Time is a measurement to determine the duration of an event or to indicate when an event occurred. For example, one could say that it took an object 3.58 seconds to fall, indicating how long it took for that event to occur. Or, one could say that English physicist Isaac Newton was born on December 25, 1642, telling when the event of his birth took place.
A number of units are used to measure time, including seconds, minutes, hours, days, weeks, months, and years. In the SI system (International System of Units) of measurement used in science, the standard unit of measurement is the second. The second can be subdivided (as can all SI units) into milliseconds, microseconds, and so on.
Humans measure time by observing some natural phenomenon that occurs very regularly. Until recently, those natural phenomena were all astronomical events: the rising and setting of the Sun, the Moon, and stars.
We know, for example, that the Sun rises and sets every day. One way to measure time is to call the time between two successive appearances of the Sun a "day." Then, an hour can be defined as 1/24 part of a day; a minute as 1/60 of an hour; and a second as 1/60 of a minute.
Solar time, which is based on the motion of the Sun, is not the only way of measuring time, however. One might keep track of the regular appearance of the full Moon. That event occurs once about every 29.5 solar days. The time between appearances of new moons, then, could be used to define a unit known as the month.
One also can use the position of the stars for measuring time. The system is the same as that used for the Sun, since the Sun itself is a star. All other stars also rise and set on a regular basis. Time systems based on the movement of one or more stars are known as sidereal time (pronounced seye-DEER-ee-uhl).
Although any one of these systems is a satisfactory method for measuring some unit of time, such as a day or a month, the systems may conflict with each other. It is not possible, for example, to fit 365 solar days into 12 or 13 lunar months exactly. This problem creates the need for leap years, leap centuries, and other adjustments developed to keep calendars consistent with each other. Adjustments in time-keeping systems also are necessary to correct for the fact that any natural motion—such as that of the Sun or the Moon—changes very slowly over long periods of time.
Atomic clock: A device for keeping time based on natural oscillations within atoms.
Leap time: Any adjustment made in clocks and/or calendars in order to keep them consistent with the natural event used for time measurement.
Lunar time: Any system of time measurement based on the motion of the Moon.
Sidereal time: Any system of time measurement based on the motion of the stars.
Solar time: Any system of time measurement based on the motion of the Sun.
Time reversal: The hypothesis that it may be possible to go backward in time.
The standard of time used throughout the world today is no longer an astronomical event, but an atomic event. All atoms oscillate (vibrate back and forth) in a highly regular pattern. In a sense, this vibration is similar to the oscillation of a pendulum in a grandfather clock. The main difference is that atoms oscillate much more rapidly than do the pendulums in clocks.

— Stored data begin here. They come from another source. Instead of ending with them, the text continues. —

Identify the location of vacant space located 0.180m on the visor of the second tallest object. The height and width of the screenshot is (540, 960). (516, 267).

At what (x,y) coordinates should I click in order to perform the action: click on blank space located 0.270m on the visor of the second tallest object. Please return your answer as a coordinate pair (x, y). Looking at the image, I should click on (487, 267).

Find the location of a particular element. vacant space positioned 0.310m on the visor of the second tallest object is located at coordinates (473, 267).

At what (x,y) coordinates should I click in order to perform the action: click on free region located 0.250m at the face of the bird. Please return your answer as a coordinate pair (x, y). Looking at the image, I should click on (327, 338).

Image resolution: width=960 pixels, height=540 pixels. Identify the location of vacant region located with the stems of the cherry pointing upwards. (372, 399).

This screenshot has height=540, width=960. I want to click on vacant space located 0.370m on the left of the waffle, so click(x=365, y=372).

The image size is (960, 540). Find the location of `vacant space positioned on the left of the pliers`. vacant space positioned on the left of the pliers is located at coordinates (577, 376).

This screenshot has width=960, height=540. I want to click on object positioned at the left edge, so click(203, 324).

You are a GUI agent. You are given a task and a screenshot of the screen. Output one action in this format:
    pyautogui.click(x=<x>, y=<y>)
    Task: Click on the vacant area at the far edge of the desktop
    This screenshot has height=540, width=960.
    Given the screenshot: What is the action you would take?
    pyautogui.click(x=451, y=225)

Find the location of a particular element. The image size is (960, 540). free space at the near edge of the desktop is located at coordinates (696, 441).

In 1967, the Thirteenth General Conference on Weights and Measures decided to define a new unit of time. The Conference announced that one second would be defined as the time it takes for an atom of cesium-133 to oscillate 9, 192, 631, 770 times.
An atomic clock, like that made of cesium-133, is preferred to older methods of measuring time based on astronomical events because it is much more accurate. The best cesium clock would be in error by 1 second no more often than once every 6,000 years.
One of the intriguing questions about time is whether it can move in two directions—forward and backward. At first thought, it would appear that time can only go forward. Science fiction stories have been written about time machines, devices for allowing people to go back into history. But thus far, no such machine has actually been built.
Yet some scientists believe that going backward in time—time reversal—may actually be possible. For more than 40 years, experiments have been conducted to see whether certain kinds of physical processes can be made to go in reverse. If that result could be obtained, it would provide some reason to believe that time reversal really is possible. At this point, however, no experiment has produced that kind of result.